IEG 환경지질연구정보센터

Seismic wave propagation through surface basalts – implications for coal seismic surveys

Weijia Sun^1,2,4Binzhong Zhou¹Peter Hatherly³Li-Yun Fu²

1CSIRO Exploration and Mining, Kenmore PO Box 883, QLD 4069, Australia.

2Institute of Geology and Geophysics, Chinese Academy of Sciences, PO Box 9825, Beijing 100029, China.

3Coalbed Geoscience Pty Ltd, 10 Waiwera Street, McMahons Point, NSW 2060, Australia.

4Corresponding author. Email: [email protected]

Abstract. Seismic reflection surveying is one of the most widely used and effective techniques for coal seam structure delineation and risk mitigation for underground longwall mining. However, the ability of the method can be compromised by the presence of volcanic cover. This problem arises within parts of the Bowen and Sydney Basins of Australia and seismic surveying can be unsuccessful. As a consequence, such areas are less attractive for coal mining. Techniques to improve the success of seismic surveying over basaltflows are needed.

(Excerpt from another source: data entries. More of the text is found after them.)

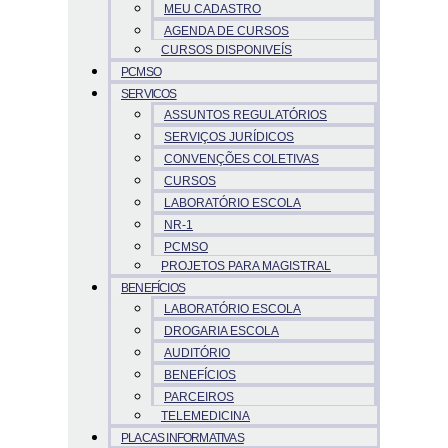
MEU CADASTRO
AGENDA DE CURSOS
CURSOS DISPONIVEÍS
PCMSO
SERVICOS
ASSUNTOS REGULATÓRIOS
SERVIÇOS JURÍDICOS
CONVENÇÕES COLETIVAS
CURSOS
LABORATÓRIO ESCOLA
NR-1
PCMSO
PROJETOS PARA MAGISTRAL
BENEFÍCIOS
LABORATÓRIO ESCOLA
DROGARIA ESCOLA
AUDITÓRIO
BENEFÍCIOS
PARCEIROS
TELEMEDICINA
PLACAS INFORMATIVAS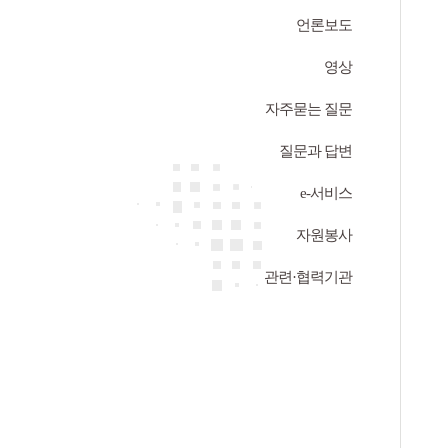
언론보도
영상
자주묻는 질문
질문과 답변
e-서비스
자원봉사
관련·협력기관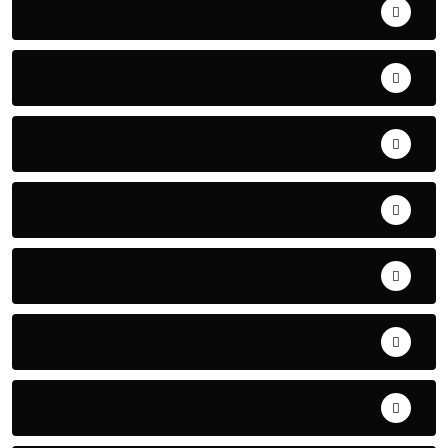
ACTUALITE
AERONAUTIQUE
ART& CULTURE
BONNE GOUVERNANCE
CHRONIQUE
CONTRIBUTION
COOPERATION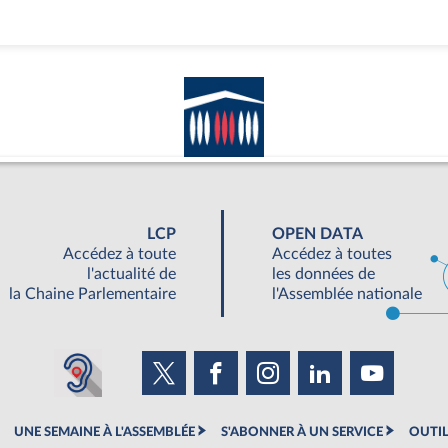
LCP
OPEN DATA
Accédez à toute
Accédez à toutes
l'actualité de
les données de
la Chaine Parlementaire
l'Assemblée nationale
UNE SEMAINE À L'ASSEMBLÉE
S'ABONNER À UN SERVICE
OUTIL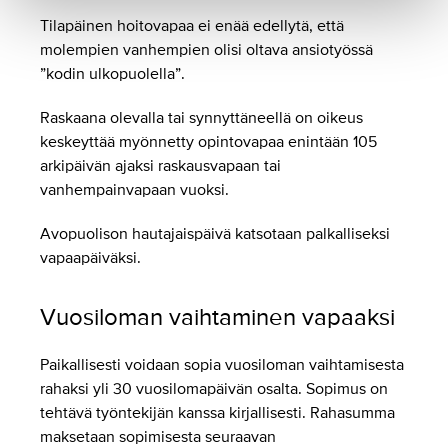
Tilapäinen hoitovapaa ei enää edellytä, että
molempien vanhempien olisi oltava ansiotyössä
”kodin ulkopuolella”.
Raskaana olevalla tai synnyttäneellä on oikeus
keskeyttää myönnetty opintovapaa enintään 105
arkipäivän ajaksi raskausvapaan tai
vanhempainvapaan vuoksi.
Avopuolison hautajaispäivä katsotaan palkalliseksi
vapaapäiväksi.
Vuosiloman vaihtaminen vapaaksi
Paikallisesti voidaan sopia vuosiloman vaihtamisesta
rahaksi yli 30 vuosilomapäivän osalta. Sopimus on
tehtävä työntekijän kanssa kirjallisesti. Rahasumma
maksetaan sopimisesta seuraavan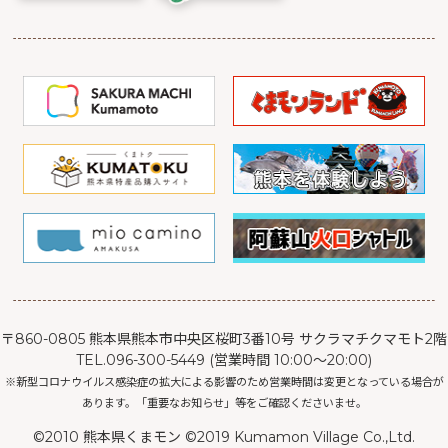
〒860-0805 熊本県熊本市中央区桜町3番10号 サクラマチクマモト2階
TEL.096-300-5449 (営業時間 10:00～20:00)
※新型コロナウイルス感染症の拡大による影響のため営業時間は変更となっている場合が
あります。「重要なお知らせ」等をご確認くださいませ。
©2010 熊本県くまモン ©2019 Kumamon Village Co.,Ltd.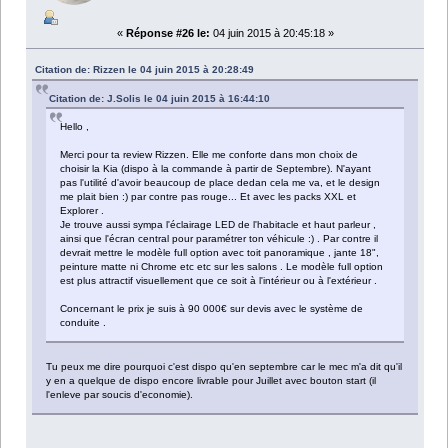
«
Réponse #26 le:
04 juin 2015 à 20:45:18 »
Citation de: Rizzen le 04 juin 2015 à 20:28:49
Citation de: J.Solis le 04 juin 2015 à 16:44:10
Hello ,
Merci pour ta review Rizzen. Elle me conforte dans mon choix de
choisir la Kia (dispo à la commande à partir de Septembre). N'ayant
pas l'utilité d'avoir beaucoup de place dedan cela me va, et le design
me plait bien :) par contre pas rouge... Et avec les packs XXL et
Explorer .
Je trouve aussi sympa l'éclairage LED de l'habitacle et haut parleur ,
ainsi que l'écran central pour paramétrer ton véhicule :) . Par contre il
devrait mettre le modèle full option avec toit panoramique , jante 18",
peinture matte ni Chrome etc etc sur les salons . Le modèle full option
est plus attractif visuellement que ce soit à l'intérieur ou à l'extérieur .
Concernant le prix je suis à 90 000€ sur devis avec le système de
conduite .
Tu peux me dire pourquoi c'est dispo qu'en septembre car le mec m'a dit qu'il
y en a quelque de dispo encore livrable pour Juillet avec bouton start (il
l'enleve par soucis d'economie).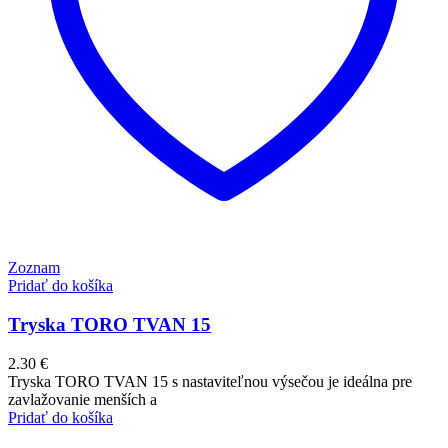
Zoznam
Pridať do košíka
Tryska TORO TVAN 15
2.30
€
Tryska TORO TVAN 15 s nastaviteľnou výsečou je ideálna pre
zavlažovanie menších a
Pridať do košíka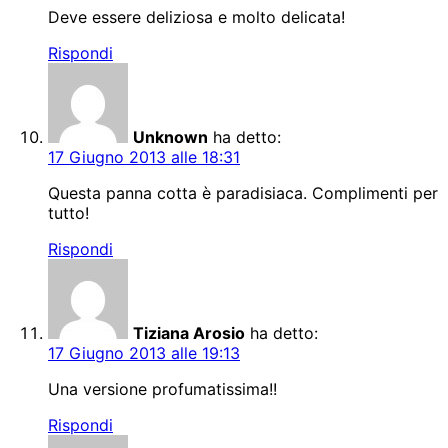
Deve essere deliziosa e molto delicata!
Rispondi
Unknown
ha detto:
17 Giugno 2013 alle 18:31
Questa panna cotta è paradisiaca. Complimenti per
tutto!
Rispondi
Tiziana Arosio
ha detto:
17 Giugno 2013 alle 19:13
Una versione profumatissima!!
Rispondi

In this paper, we use elastic wave-equation-based forward modelling techniques to investigate the effects and characteristics of seismic wave propagation under different settings involving changes in basalt properties, its thickness, lateral extent, relative position to the shot position and various forms of inhomogeneity. The modelling results suggests that:

1) basalts with high impedance contrasts and multipleflows generate strong multiples and weak reflectors; 2) thin basalts have less effect than thick basalts; 3) partial basalt cover has less effect than full basalt cover; 4) low frequency seismic waves (especially at large offsets) have better penetration through the basalt than high frequency waves; and 5) the deeper the coal seams are below basalts of limited extent, the less influence the basalts will have on the wave propagation. In addition to providing insights into the issues that arise when seismic surveying under basalts, these observations suggest that careful management of seismic noise and the acquisition of long-offset seismic data with low-frequency geophones have the potential to improve the seismic results.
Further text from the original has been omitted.